RECORDED DATA below:
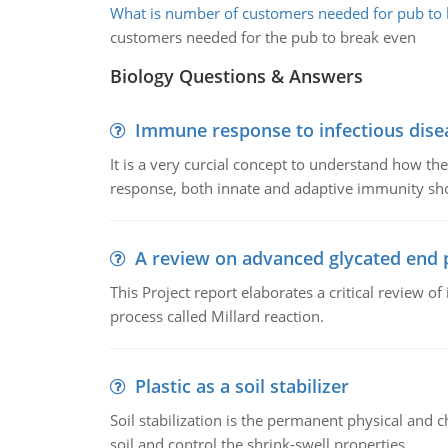
What is number of customers needed for pub to 
customers needed for the pub to break even
Biology Questions & Answers
Immune response to infectious dise
It is a very curcial concept to understand how t
response, both innate and adaptive immunity sh
A review on advanced glycated end 
This Project report elaborates a critical review 
process called Millard reaction.
Plastic as a soil stabilizer
Soil stabilization is the permanent physical and c
soil and control the shrink-swell properties.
End of RECORDED DATA.
**TASK TO COMPLETE:** In the lines above, locate the string "customers". Copy every line where it occurs.

**ANSWER AREA:**
What is number of customers needed for pub to 
customers needed for the pub to break even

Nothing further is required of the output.